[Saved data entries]

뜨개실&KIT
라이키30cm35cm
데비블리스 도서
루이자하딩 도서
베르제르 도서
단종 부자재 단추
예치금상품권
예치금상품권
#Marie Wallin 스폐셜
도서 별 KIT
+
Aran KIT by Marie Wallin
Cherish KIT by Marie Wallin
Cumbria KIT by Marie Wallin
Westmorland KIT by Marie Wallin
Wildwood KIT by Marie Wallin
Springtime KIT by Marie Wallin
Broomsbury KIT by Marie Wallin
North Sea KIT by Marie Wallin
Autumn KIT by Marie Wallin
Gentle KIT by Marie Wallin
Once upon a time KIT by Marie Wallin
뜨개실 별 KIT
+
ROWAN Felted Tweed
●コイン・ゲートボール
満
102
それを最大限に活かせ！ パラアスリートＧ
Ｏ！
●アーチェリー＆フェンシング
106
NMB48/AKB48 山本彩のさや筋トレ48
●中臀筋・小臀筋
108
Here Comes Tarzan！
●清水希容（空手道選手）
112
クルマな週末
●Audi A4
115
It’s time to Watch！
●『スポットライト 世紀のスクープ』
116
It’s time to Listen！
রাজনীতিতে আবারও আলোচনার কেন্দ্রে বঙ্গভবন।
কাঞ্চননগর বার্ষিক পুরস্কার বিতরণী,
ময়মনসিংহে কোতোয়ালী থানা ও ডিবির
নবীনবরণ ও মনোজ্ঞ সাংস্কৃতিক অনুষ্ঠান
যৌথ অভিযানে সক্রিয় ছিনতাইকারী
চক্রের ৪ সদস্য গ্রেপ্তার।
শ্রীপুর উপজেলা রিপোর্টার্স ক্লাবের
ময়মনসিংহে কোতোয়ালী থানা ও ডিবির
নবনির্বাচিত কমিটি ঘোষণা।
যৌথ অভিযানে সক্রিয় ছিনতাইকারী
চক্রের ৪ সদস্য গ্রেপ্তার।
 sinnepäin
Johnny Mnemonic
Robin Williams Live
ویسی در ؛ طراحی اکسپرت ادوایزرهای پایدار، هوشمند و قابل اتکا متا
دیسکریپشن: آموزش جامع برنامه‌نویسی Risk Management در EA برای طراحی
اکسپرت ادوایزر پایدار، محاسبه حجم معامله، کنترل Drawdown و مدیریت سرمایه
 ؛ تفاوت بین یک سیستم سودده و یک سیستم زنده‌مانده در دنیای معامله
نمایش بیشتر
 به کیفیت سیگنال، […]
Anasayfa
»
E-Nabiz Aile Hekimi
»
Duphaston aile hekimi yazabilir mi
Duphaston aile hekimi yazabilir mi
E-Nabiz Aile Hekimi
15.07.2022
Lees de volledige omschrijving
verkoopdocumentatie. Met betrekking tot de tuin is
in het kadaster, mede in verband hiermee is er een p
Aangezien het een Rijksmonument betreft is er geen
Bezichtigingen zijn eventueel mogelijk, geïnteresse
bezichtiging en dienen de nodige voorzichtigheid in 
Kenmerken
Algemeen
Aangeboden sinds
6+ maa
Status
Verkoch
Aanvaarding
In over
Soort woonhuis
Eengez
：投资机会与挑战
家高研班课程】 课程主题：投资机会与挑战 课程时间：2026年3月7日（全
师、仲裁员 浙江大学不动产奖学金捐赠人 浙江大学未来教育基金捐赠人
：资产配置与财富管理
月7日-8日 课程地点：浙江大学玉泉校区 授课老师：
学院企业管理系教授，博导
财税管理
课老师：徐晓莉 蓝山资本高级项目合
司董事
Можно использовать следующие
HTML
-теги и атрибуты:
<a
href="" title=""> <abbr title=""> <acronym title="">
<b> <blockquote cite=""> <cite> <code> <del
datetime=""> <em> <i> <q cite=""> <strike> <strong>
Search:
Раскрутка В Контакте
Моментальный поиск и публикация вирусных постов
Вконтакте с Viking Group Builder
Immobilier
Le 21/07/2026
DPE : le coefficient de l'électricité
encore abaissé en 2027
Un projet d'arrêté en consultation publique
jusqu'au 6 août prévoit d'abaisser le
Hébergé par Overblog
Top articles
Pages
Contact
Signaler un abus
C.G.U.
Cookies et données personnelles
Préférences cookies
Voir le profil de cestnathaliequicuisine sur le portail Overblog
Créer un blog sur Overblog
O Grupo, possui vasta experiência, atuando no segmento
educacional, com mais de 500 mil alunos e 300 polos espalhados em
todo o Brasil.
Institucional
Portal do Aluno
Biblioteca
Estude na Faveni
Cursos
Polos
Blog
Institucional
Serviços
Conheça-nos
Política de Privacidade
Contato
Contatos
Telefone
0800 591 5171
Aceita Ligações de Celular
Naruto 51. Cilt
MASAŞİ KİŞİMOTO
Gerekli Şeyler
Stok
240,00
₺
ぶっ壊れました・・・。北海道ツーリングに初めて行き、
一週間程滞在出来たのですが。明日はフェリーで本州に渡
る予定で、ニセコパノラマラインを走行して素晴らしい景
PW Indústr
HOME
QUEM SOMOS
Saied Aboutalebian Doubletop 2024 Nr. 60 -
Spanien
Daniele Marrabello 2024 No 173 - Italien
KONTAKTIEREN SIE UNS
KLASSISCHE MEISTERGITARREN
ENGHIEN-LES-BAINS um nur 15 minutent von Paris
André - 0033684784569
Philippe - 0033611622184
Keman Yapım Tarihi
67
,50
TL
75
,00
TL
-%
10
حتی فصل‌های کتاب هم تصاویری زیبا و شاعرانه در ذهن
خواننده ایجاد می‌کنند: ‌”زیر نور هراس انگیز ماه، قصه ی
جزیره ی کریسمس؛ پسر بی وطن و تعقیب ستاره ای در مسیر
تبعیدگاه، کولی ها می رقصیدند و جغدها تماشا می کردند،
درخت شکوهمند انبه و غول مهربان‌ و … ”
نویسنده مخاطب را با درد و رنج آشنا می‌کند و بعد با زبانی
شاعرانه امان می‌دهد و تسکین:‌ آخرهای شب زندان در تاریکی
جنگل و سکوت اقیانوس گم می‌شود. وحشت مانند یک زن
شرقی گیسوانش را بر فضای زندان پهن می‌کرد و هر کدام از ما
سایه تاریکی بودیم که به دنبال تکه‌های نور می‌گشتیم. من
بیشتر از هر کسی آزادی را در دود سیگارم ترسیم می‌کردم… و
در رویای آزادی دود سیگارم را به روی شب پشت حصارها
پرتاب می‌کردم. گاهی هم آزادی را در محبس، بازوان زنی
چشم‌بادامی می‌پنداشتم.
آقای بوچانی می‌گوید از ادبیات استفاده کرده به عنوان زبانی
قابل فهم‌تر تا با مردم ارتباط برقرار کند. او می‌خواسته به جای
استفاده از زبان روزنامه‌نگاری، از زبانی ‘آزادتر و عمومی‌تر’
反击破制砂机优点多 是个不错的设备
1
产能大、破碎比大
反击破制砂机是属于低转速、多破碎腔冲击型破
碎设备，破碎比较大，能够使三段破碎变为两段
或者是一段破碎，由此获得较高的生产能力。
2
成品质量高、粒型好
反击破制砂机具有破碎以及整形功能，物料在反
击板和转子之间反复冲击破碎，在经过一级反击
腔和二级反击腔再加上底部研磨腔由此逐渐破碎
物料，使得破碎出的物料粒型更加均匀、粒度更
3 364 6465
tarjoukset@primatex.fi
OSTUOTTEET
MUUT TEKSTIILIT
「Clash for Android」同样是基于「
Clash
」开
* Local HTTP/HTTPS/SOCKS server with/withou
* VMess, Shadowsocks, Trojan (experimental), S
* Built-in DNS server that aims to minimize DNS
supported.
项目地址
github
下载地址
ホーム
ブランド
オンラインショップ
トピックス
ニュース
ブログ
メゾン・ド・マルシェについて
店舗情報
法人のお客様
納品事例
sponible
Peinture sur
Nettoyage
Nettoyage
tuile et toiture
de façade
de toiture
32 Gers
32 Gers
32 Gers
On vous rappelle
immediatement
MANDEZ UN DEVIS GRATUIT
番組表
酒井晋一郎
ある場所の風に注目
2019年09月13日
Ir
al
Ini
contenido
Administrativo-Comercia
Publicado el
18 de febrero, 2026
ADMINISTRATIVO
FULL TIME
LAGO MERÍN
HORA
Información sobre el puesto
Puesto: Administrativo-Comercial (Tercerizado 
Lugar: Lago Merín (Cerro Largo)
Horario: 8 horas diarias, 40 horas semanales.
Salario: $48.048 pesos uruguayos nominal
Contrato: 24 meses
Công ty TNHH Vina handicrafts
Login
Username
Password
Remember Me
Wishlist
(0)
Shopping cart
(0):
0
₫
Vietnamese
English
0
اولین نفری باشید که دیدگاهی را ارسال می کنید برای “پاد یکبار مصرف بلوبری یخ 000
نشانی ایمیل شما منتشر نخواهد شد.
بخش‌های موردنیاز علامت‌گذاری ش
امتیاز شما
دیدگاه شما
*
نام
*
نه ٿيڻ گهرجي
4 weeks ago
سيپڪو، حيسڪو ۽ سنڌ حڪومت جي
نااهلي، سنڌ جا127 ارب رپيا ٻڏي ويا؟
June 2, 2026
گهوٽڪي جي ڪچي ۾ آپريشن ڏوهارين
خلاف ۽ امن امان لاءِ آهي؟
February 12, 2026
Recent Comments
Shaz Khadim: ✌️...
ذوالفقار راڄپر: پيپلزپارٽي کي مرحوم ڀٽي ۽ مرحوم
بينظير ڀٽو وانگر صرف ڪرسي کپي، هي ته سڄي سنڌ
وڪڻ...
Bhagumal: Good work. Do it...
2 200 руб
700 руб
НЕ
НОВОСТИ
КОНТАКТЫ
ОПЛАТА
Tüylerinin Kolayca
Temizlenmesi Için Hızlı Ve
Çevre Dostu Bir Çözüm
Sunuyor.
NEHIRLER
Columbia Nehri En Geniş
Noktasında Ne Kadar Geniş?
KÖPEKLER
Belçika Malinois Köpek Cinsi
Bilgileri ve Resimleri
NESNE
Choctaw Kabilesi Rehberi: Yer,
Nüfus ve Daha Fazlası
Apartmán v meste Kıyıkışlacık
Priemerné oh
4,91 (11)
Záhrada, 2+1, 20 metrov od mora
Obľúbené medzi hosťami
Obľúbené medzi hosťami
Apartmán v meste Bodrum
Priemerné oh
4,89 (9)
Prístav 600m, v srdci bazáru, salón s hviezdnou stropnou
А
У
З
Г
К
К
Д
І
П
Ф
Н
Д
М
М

• EXERCISE GOAL
For each line above that includes the word "طراحی", make a copy of that line.

• WRITTEN SOLUTION
ویسی در ؛ طراحی اکسپرت ادوایزرهای پایدار، هوشمند و قابل اتکا متا
دیسکریپشن: آموزش جامع برنامه‌نویسی Risk Management در EA برای طراحی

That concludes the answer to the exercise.